Document structure recognition data:
┌──
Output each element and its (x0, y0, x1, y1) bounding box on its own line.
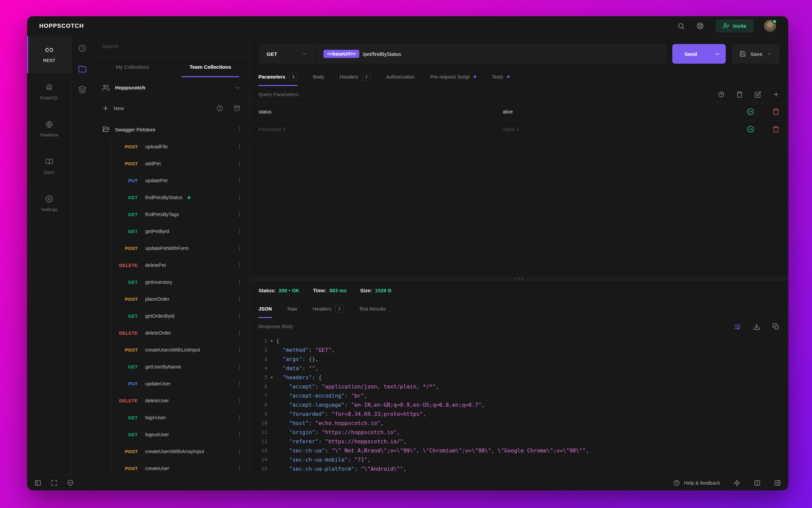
request-item-addPet[interactable]: POSTaddPet (111, 155, 249, 172)
download-icon[interactable] (753, 323, 760, 330)
kebab-menu-icon[interactable] (236, 415, 243, 421)
collections-folder-icon[interactable] (78, 65, 87, 73)
request-item-getPetById[interactable]: GETgetPetById (111, 223, 249, 240)
request-item-findPetsByTags[interactable]: GETfindPetsByTags (111, 206, 249, 223)
wrap-lines-icon[interactable] (734, 323, 741, 330)
param-key-input[interactable]: Parameter 2 (250, 121, 494, 138)
history-clock-icon[interactable] (78, 44, 87, 52)
kebab-menu-icon[interactable] (236, 126, 243, 132)
search-input[interactable] (102, 43, 241, 49)
invite-button[interactable]: Invite (716, 19, 754, 33)
kebab-menu-icon[interactable] (236, 364, 243, 370)
send-button[interactable]: Send (672, 44, 709, 64)
request-item-deleteUser[interactable]: DELETEdeleteUser (111, 392, 249, 409)
request-item-deleteOrder[interactable]: DELETEdeleteOrder (111, 324, 249, 341)
fold-arrow-icon[interactable]: ▼ (267, 373, 276, 382)
shortcuts-zap-icon[interactable] (734, 480, 740, 486)
param-delete-icon[interactable] (763, 121, 788, 138)
param-active-toggle-icon[interactable] (738, 121, 763, 138)
help-circle-icon[interactable] (718, 91, 725, 98)
split-panel-icon[interactable] (754, 480, 761, 486)
response-tab-raw[interactable]: Raw (288, 300, 297, 318)
tab-parameters[interactable]: Parameters1 (258, 68, 297, 86)
fold-arrow-icon[interactable]: ▼ (267, 336, 276, 345)
request-item-getUserByName[interactable]: GETgetUserByName (111, 358, 249, 375)
tab-pre-request-script[interactable]: Pre-request Script (430, 68, 476, 86)
tab-headers[interactable]: Headers2 (340, 68, 370, 86)
toggle-sidebar-icon[interactable] (35, 480, 41, 486)
request-item-createUsersWithListInput[interactable]: POSTcreateUsersWithListInput (111, 341, 249, 358)
request-item-deletePet[interactable]: DELETEdeletePet (111, 257, 249, 274)
param-delete-icon[interactable] (763, 103, 788, 120)
kebab-menu-icon[interactable] (236, 398, 243, 404)
nav-item-rest[interactable]: REST (27, 36, 71, 73)
kebab-menu-icon[interactable] (236, 228, 243, 234)
shortcuts-expand-icon[interactable] (51, 480, 58, 486)
search-icon[interactable] (677, 22, 685, 30)
nav-item-graphql[interactable]: GraphQL (27, 73, 71, 110)
nav-item-realtime[interactable]: Realtime (27, 110, 71, 148)
copy-icon[interactable] (772, 323, 780, 330)
help-circle-icon[interactable] (216, 105, 223, 112)
kebab-menu-icon[interactable] (236, 211, 243, 217)
request-item-getOrderById[interactable]: GETgetOrderById (111, 308, 249, 324)
request-item-updatePet[interactable]: PUTupdatePet (111, 172, 249, 189)
kebab-menu-icon[interactable] (236, 448, 243, 454)
nav-item-settings[interactable]: Settings (27, 185, 71, 222)
kebab-menu-icon[interactable] (236, 279, 243, 285)
request-item-loginUser[interactable]: GETloginUser (111, 409, 249, 426)
kebab-menu-icon[interactable] (236, 245, 243, 251)
tab-my-collections[interactable]: My Collections (93, 57, 172, 77)
url-input[interactable]: <<baseUrl>> /pet/findByStatus (316, 44, 666, 64)
request-item-uploadFile[interactable]: POSTuploadFile (111, 138, 249, 155)
support-lifebuoy-icon[interactable] (696, 22, 704, 30)
response-tab-headers[interactable]: Headers2 (313, 300, 344, 318)
request-item-logoutUser[interactable]: GETlogoutUser (111, 426, 249, 443)
add-param-plus-icon[interactable] (773, 91, 780, 98)
kebab-menu-icon[interactable] (236, 161, 243, 167)
collection-folder[interactable]: Swagger Petstore (93, 121, 249, 138)
request-item-updateUser[interactable]: PUTupdateUser (111, 375, 249, 392)
tab-team-collections[interactable]: Team Collections (172, 57, 250, 77)
kebab-menu-icon[interactable] (236, 194, 243, 200)
request-item-createUsersWithArrayInput[interactable]: POSTcreateUsersWithArrayInput (111, 443, 249, 460)
request-item-placeOrder[interactable]: POSTplaceOrder (111, 291, 249, 308)
kebab-menu-icon[interactable] (236, 313, 243, 319)
param-value-input[interactable]: alive (494, 103, 738, 120)
param-active-toggle-icon[interactable] (738, 103, 763, 120)
collapse-right-panel-icon[interactable] (774, 480, 781, 486)
method-select[interactable]: GET (258, 44, 316, 64)
kebab-menu-icon[interactable] (236, 296, 243, 302)
team-selector[interactable]: Hoppscotch (93, 77, 249, 98)
kebab-menu-icon[interactable] (236, 381, 243, 387)
request-item-getInventory[interactable]: GETgetInventory (111, 274, 249, 291)
kebab-menu-icon[interactable] (236, 262, 243, 268)
kebab-menu-icon[interactable] (236, 177, 243, 184)
delete-all-trash-icon[interactable] (736, 91, 743, 98)
param-value-input[interactable]: Value 2 (494, 121, 738, 138)
nav-item-docs[interactable]: Docs (27, 148, 71, 185)
kebab-menu-icon[interactable] (236, 431, 243, 438)
request-item-findPetsByStatus[interactable]: GETfindPetsByStatus (111, 189, 249, 206)
tab-tests[interactable]: Tests (492, 68, 510, 86)
panel-resize-handle[interactable] (250, 277, 788, 281)
save-button[interactable]: Save (732, 44, 780, 64)
response-tab-json[interactable]: JSON (258, 300, 272, 318)
param-key-input[interactable]: status (250, 103, 494, 120)
request-item-createUser[interactable]: POSTcreateUser (111, 460, 249, 475)
tab-body[interactable]: Body (313, 68, 324, 86)
avatar[interactable] (764, 20, 776, 32)
edit-icon[interactable] (754, 91, 761, 98)
environments-layers-icon[interactable] (78, 85, 87, 94)
kebab-menu-icon[interactable] (236, 144, 243, 150)
new-collection-button[interactable]: New (102, 105, 206, 112)
archive-icon[interactable] (233, 105, 241, 112)
send-options-button[interactable] (709, 44, 726, 64)
response-tab-test-results[interactable]: Test Results (359, 300, 386, 318)
tab-authorization[interactable]: Authorization (386, 68, 415, 86)
collections-search[interactable] (93, 36, 249, 57)
kebab-menu-icon[interactable] (236, 465, 243, 471)
help-feedback-button[interactable]: Help & feedback (673, 480, 720, 486)
request-item-updatePetWithForm[interactable]: POSTupdatePetWithForm (111, 240, 249, 257)
kebab-menu-icon[interactable] (236, 330, 243, 336)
└──
WHAT TO DO: Which of the lines above hold the word "value"? Copy each one.

COMPLETED EXERCISE:
param-value-input[interactable]: alive (494, 103, 738, 120)
param-value-input[interactable]: Value 2 (494, 121, 738, 138)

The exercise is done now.